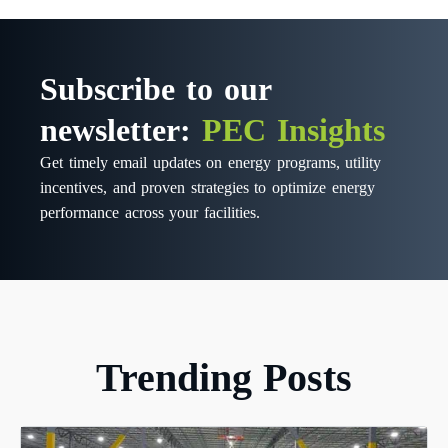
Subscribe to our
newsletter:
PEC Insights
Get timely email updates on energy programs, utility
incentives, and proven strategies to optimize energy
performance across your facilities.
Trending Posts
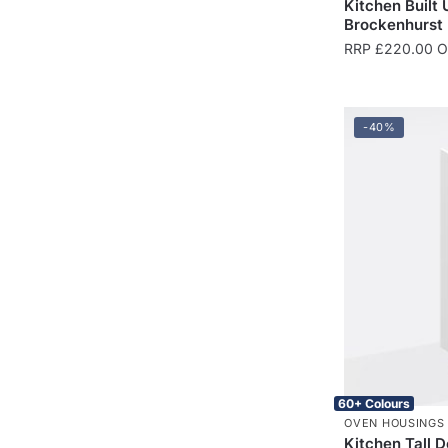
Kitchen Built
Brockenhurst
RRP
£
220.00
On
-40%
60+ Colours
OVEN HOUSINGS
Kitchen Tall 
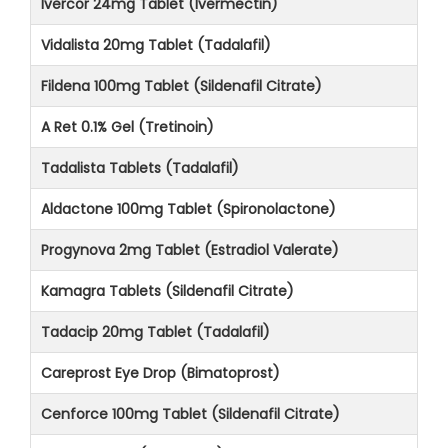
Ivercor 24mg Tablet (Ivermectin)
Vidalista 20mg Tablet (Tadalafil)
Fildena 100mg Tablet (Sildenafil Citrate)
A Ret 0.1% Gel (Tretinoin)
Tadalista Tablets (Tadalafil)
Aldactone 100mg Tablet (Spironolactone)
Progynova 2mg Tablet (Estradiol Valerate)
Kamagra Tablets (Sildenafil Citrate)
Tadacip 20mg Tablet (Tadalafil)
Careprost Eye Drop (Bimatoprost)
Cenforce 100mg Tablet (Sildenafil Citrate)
...
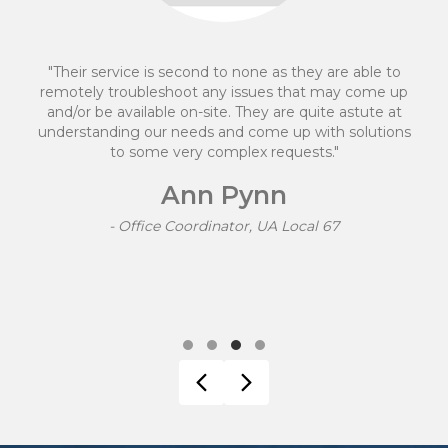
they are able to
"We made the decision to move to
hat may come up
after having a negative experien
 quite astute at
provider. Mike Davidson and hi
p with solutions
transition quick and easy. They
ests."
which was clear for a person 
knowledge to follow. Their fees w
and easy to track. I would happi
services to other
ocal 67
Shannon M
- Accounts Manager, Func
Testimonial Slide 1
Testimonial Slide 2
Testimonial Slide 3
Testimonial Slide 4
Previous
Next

Aim of the exercise
Only the lines containing the string "Citrate" are needed; pull them out of the records.

Result of the exercise
Fildena 100mg Tablet (Sildenafil Citrate)
Kamagra Tablets (Sildenafil Citrate)
Cenforce 100mg Tablet (Sildenafil Citrate)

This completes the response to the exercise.